→ **Problem to solve**
Find and copy every line in the records that includes the string "gutter".

→ **Data section**

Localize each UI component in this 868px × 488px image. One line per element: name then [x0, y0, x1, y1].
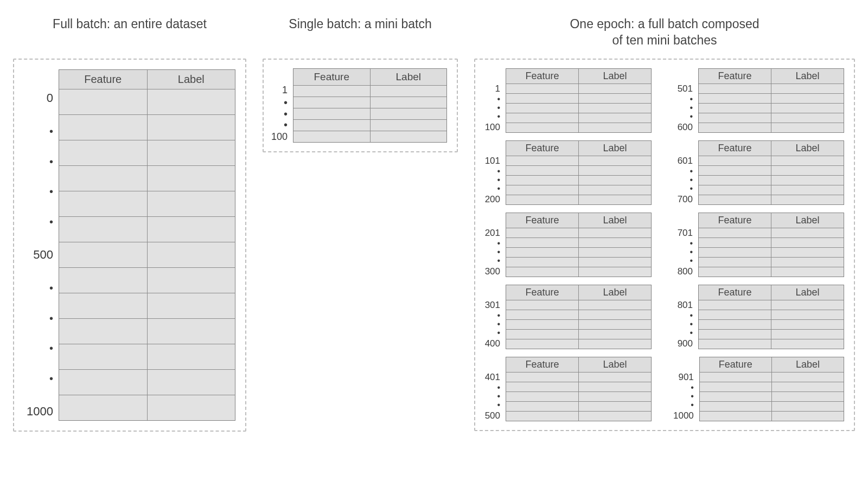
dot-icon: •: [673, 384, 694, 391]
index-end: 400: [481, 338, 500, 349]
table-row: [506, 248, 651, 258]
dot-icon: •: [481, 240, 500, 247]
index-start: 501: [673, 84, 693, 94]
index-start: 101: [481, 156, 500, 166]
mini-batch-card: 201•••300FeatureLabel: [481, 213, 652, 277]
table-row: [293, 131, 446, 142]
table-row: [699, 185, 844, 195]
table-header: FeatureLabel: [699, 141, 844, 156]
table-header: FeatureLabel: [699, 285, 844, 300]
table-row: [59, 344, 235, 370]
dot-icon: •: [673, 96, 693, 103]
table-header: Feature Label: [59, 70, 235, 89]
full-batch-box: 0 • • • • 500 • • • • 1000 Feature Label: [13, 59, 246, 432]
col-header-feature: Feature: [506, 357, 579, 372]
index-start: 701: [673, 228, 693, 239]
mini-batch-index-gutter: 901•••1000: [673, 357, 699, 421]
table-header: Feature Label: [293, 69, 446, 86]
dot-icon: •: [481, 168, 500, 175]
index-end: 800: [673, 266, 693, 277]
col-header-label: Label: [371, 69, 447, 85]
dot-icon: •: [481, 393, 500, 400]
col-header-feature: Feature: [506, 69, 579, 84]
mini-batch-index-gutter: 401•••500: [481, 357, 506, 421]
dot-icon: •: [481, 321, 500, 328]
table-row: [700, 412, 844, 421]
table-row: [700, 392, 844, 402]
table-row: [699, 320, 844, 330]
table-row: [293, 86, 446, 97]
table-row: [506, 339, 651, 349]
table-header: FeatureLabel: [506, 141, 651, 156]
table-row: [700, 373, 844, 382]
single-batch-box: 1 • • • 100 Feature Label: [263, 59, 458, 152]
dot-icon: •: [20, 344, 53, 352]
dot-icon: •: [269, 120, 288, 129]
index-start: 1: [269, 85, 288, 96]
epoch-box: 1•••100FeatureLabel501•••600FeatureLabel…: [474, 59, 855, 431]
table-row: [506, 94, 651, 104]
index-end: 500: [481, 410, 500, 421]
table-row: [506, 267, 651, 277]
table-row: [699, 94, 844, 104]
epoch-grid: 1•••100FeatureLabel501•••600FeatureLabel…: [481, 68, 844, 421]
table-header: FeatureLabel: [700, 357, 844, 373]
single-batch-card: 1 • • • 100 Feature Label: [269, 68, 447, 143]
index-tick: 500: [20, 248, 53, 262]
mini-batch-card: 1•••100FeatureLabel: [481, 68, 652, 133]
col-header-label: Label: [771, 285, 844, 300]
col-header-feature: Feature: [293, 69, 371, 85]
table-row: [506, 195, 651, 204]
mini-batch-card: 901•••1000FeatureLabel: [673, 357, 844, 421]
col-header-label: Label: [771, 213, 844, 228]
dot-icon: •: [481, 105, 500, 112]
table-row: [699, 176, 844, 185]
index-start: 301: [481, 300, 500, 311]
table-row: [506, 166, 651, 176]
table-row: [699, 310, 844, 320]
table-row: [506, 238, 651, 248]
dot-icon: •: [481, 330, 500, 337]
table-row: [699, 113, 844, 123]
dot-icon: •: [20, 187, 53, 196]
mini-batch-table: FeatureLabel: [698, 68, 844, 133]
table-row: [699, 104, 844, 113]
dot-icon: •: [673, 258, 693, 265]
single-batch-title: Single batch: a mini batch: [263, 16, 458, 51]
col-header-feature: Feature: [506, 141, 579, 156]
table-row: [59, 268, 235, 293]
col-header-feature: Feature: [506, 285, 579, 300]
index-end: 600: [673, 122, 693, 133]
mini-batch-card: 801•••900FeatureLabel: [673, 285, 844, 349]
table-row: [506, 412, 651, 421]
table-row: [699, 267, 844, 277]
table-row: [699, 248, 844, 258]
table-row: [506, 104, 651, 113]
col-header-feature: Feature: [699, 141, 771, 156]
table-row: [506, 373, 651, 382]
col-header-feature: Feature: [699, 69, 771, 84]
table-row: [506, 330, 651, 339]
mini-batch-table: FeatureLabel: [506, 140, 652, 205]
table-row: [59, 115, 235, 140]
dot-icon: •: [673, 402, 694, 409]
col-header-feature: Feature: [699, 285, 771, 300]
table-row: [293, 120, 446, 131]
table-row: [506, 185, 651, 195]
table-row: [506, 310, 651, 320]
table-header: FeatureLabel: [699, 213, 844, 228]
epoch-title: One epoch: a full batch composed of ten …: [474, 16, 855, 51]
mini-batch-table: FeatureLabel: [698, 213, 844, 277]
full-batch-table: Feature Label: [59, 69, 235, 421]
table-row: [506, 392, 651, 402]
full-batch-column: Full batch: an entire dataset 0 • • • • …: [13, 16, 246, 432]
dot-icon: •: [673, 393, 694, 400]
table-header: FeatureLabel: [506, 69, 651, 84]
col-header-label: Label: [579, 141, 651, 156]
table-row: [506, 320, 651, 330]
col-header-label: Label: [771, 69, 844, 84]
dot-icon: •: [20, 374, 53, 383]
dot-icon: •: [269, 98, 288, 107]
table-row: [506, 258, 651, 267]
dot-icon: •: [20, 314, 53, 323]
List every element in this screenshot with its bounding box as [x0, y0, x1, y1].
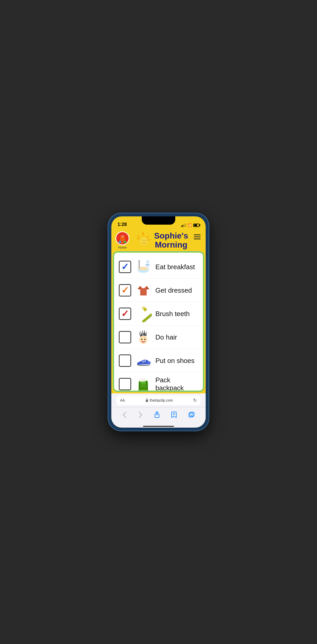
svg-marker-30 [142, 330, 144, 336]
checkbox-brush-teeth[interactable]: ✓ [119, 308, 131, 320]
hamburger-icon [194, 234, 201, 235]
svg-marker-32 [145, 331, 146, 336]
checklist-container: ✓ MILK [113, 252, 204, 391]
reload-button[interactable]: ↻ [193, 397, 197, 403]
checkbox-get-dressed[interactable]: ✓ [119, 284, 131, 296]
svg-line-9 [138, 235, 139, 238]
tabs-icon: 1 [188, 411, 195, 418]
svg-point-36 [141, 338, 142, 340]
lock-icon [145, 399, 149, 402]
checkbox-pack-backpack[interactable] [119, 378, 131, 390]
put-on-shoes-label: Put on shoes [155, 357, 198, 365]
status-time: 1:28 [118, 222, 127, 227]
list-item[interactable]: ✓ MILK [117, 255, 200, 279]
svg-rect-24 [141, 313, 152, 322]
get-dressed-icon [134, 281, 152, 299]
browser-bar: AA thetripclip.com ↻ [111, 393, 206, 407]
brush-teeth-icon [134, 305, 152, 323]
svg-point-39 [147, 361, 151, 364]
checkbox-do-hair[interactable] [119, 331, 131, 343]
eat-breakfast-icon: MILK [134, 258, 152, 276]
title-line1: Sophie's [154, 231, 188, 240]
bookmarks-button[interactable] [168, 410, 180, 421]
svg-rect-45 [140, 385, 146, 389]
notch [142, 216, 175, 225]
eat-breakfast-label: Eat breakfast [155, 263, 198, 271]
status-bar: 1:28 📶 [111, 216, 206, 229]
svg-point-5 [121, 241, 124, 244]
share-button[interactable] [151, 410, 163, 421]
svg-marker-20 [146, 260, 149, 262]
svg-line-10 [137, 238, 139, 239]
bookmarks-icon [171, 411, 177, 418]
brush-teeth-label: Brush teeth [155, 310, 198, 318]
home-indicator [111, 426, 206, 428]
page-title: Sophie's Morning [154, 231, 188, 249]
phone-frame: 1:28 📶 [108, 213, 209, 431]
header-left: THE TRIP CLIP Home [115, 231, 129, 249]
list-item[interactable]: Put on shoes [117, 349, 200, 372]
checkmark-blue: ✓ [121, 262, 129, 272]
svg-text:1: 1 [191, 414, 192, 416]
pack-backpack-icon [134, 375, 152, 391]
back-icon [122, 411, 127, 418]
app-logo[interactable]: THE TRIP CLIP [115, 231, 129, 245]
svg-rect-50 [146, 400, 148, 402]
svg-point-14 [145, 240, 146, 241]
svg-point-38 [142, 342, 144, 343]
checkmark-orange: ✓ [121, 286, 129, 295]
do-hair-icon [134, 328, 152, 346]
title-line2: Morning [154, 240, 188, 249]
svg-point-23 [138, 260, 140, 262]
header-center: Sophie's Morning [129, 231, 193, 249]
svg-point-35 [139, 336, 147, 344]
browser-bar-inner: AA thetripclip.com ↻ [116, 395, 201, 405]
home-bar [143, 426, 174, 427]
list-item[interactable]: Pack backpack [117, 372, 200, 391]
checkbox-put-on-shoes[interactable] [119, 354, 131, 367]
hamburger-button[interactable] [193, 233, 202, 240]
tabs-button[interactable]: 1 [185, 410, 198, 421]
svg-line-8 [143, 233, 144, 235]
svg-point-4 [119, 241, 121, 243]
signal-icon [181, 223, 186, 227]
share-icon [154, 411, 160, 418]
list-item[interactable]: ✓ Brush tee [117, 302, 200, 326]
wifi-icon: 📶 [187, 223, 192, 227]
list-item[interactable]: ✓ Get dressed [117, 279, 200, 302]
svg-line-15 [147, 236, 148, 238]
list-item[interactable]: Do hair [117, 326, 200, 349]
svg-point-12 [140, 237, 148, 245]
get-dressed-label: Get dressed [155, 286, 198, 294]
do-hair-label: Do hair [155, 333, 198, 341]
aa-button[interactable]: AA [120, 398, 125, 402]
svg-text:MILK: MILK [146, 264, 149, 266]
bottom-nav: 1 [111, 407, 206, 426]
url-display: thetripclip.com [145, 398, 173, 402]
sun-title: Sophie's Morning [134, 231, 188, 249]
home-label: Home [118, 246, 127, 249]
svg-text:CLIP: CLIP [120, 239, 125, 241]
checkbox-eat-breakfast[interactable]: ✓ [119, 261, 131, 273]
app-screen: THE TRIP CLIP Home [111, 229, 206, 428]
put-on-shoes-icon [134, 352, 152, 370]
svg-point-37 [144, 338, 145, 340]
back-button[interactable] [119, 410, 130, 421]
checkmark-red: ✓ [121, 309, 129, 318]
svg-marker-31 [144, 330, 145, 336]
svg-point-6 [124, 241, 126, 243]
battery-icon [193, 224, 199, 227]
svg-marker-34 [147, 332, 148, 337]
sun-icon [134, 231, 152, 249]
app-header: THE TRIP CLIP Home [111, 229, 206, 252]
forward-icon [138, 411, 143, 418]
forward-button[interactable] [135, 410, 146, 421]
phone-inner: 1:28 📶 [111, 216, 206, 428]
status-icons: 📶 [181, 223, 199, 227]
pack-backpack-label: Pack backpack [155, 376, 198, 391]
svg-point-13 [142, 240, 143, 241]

→ **Written response**
mini-batch-index-gutter: 901•••1000: [673, 357, 699, 421]
mini-batch-index-gutter: 401•••500: [481, 357, 506, 421]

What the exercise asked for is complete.